Requirement: What is needed here is every line of the records that includes "yang".

---- Data for the task

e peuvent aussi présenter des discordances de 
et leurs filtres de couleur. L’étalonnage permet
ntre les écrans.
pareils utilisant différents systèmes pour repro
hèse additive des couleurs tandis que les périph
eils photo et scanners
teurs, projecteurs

--------
---- Data for the task

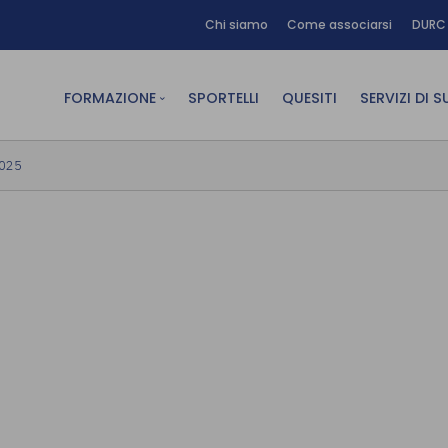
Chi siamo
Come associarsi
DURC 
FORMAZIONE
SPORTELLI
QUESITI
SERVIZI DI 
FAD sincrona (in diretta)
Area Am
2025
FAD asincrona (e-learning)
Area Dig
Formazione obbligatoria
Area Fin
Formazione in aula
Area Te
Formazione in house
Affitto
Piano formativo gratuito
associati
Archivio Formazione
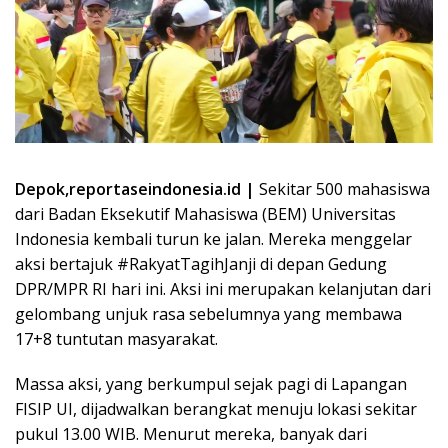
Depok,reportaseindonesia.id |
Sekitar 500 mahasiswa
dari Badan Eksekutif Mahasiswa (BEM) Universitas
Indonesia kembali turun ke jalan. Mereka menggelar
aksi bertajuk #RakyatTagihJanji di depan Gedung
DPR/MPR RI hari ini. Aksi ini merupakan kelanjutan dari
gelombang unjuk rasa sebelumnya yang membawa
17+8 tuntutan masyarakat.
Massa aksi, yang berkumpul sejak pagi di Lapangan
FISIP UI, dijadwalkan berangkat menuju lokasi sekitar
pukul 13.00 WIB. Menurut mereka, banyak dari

--------

Exercise output:
gelombang unjuk rasa sebelumnya yang membawa
Massa aksi, yang berkumpul sejak pagi di Lapangan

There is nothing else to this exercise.